__WHAT IS EXPECTED__
Copy every line of the data that includes the string "Screenshot".

# # #

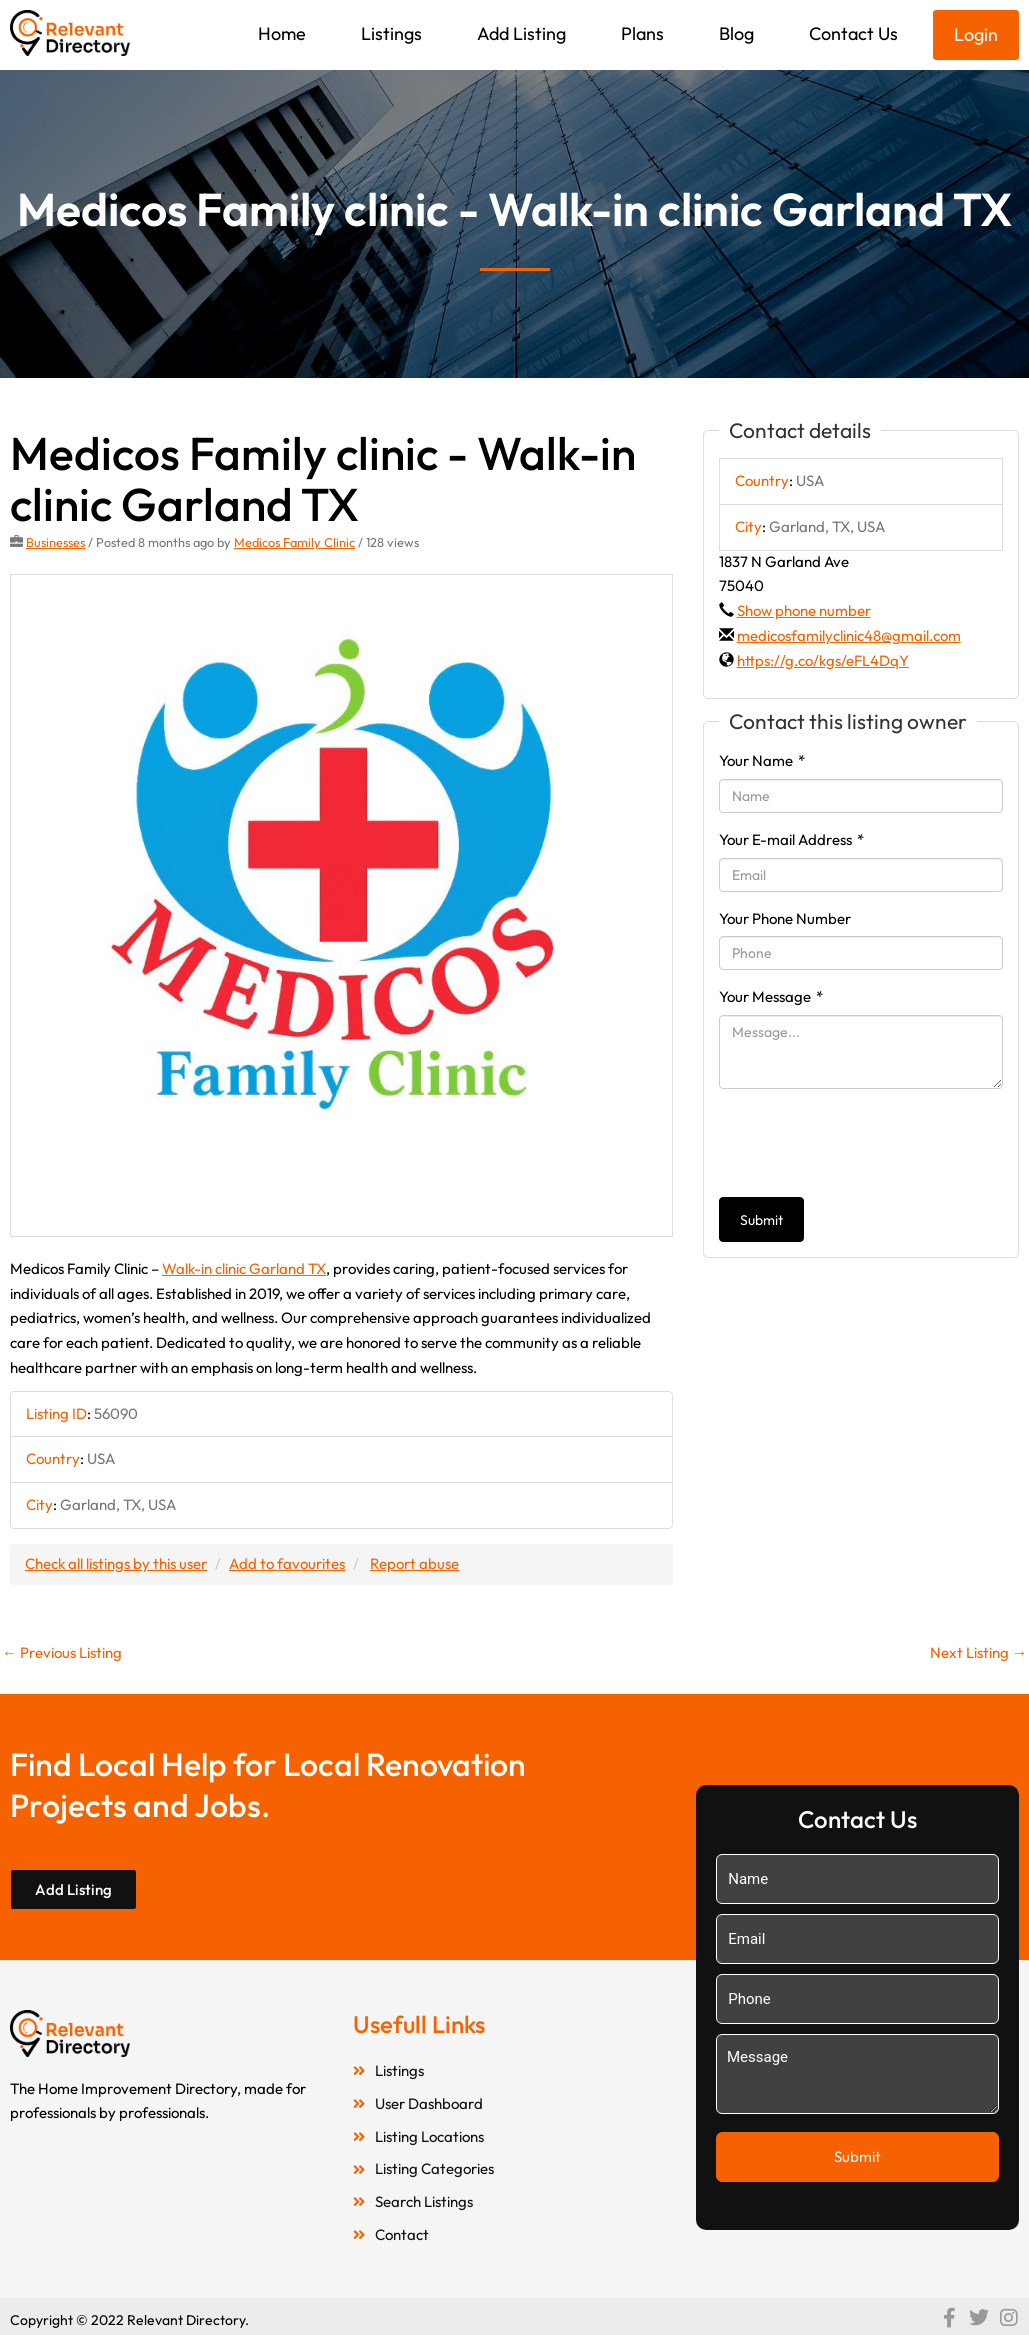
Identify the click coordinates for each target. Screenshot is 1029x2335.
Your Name (762, 760)
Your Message (771, 996)
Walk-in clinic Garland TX (244, 1268)
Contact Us (853, 33)
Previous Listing (62, 1652)
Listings (391, 33)
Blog (736, 33)
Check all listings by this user (116, 1563)
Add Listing (521, 33)
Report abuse (414, 1563)
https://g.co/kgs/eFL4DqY (823, 660)
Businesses (55, 542)
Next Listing (978, 1652)
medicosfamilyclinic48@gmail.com (849, 635)
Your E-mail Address (791, 839)
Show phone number (804, 610)
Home (282, 33)
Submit (761, 1220)
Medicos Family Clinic (294, 542)
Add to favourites (287, 1563)
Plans (642, 33)
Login (976, 34)
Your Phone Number (785, 918)
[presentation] (871, 1143)
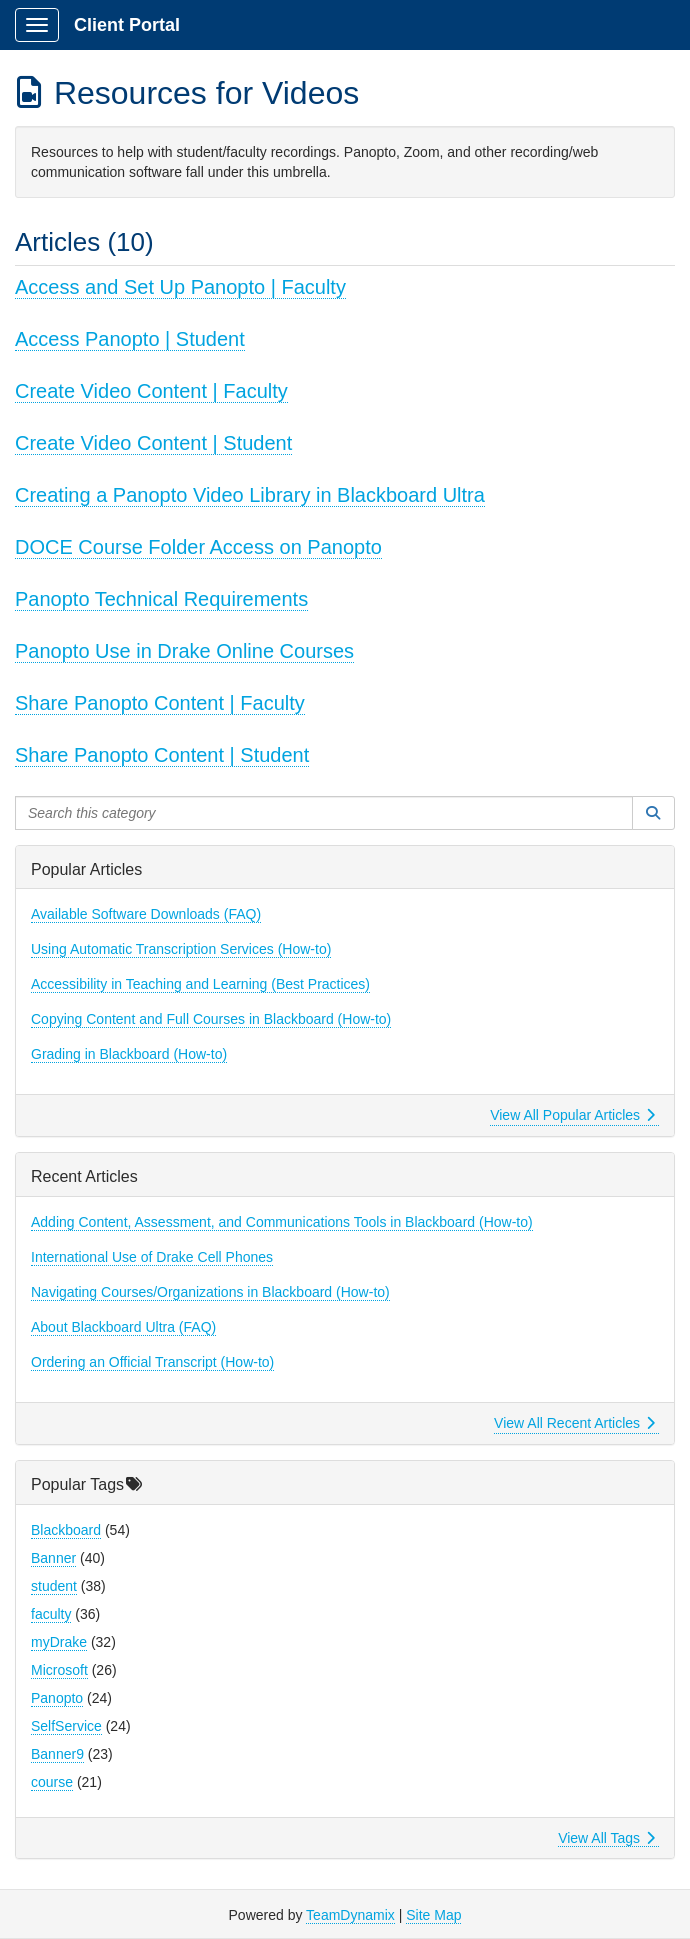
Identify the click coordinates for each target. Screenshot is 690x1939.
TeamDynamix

# # #

__TASK SOLUTION__
Identify the click coordinates for each target. Screenshot is 1029x2335.
Identify the click coordinates for each target. Screenshot is 690x1939.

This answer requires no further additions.